Emma Marris, author of Rambunctious Garden: Saving Nature in a Post-Wild World. attended a conference in Montana at the North American Congress for Conservation Biology. 

It's an enlightening read - quick, too. Follow this link to the article Marris wrote for National Geographic.

Excerpts
"As scientists have sounded the alarm about these pests, the public has gotten the message. Citizen groups rip out non-native plants. Native gardens have become increasingly popular, both as ways to celebrate the unique flora of each region and as tiny hot spots of diversity. Native trees provide food for native bugs, which feed native birds. Food chains developed over thousands of years of co-evolution unfold in our backyards. We're even going native in the kitchen, with fine restaurants increasingly focused around locally hunted, foraged, and grown ingredients.

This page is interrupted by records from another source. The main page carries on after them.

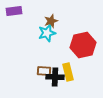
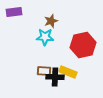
purple rectangle: moved 1 px down
cyan star: moved 2 px left, 4 px down; rotated 18 degrees clockwise
yellow rectangle: rotated 54 degrees counterclockwise
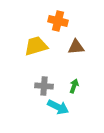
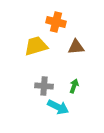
orange cross: moved 2 px left, 1 px down
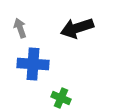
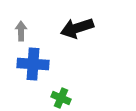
gray arrow: moved 1 px right, 3 px down; rotated 18 degrees clockwise
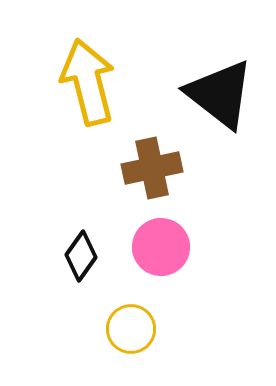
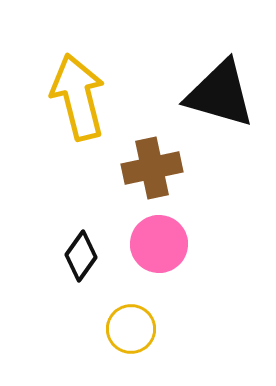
yellow arrow: moved 10 px left, 15 px down
black triangle: rotated 22 degrees counterclockwise
pink circle: moved 2 px left, 3 px up
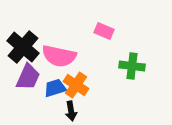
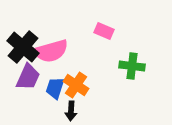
pink semicircle: moved 8 px left, 5 px up; rotated 28 degrees counterclockwise
blue trapezoid: rotated 55 degrees counterclockwise
black arrow: rotated 12 degrees clockwise
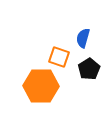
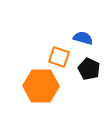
blue semicircle: rotated 90 degrees clockwise
black pentagon: rotated 15 degrees counterclockwise
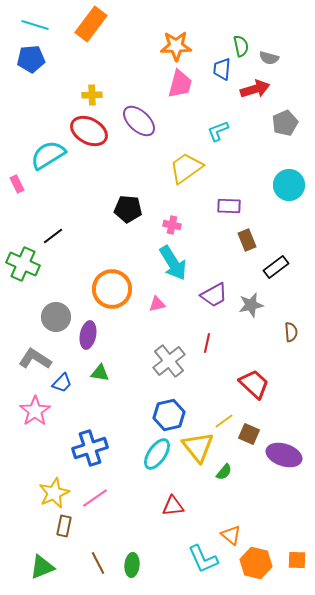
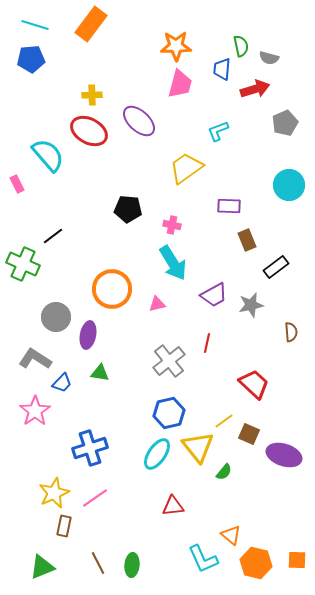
cyan semicircle at (48, 155): rotated 81 degrees clockwise
blue hexagon at (169, 415): moved 2 px up
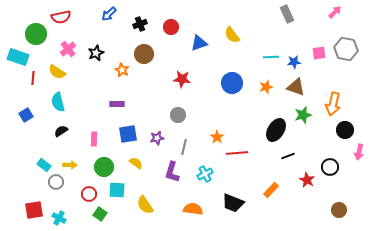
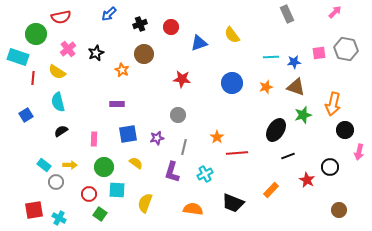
yellow semicircle at (145, 205): moved 2 px up; rotated 54 degrees clockwise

So we've learned, scientists and lay people alike, that native species are good and non-natives are bad.
Julian Olden, a biologist at the University of Washington, Seattle, who co-organized the symposium, recently polled nearly 2,000 ecologists. Among his findings: A substantial number of them said they would immediately eradicate a hypothetical non-native forest plant, even if it were shown to have no effect on the forest. Olden calls this the "guilty even when proven innocent" approach."
...
"How, scientists at the symposium wondered, do you define "native" on a warming planet, when plants and animals are already moving toward the poles or up mountainsides in search of climate conditions they can tolerate? Should we consider them "invasive" in their new homes? Regardless of what we label them, conservationists will be reluctant to remove them from their new environs—to do so would stymie their chances of adapting to the warmer future we're creating.
And then there are the non-natives that we actually like. Most domestic crops are exotic in most of the places they're grown, but there are even wild exotics that "do good," forming useful relationships with native species."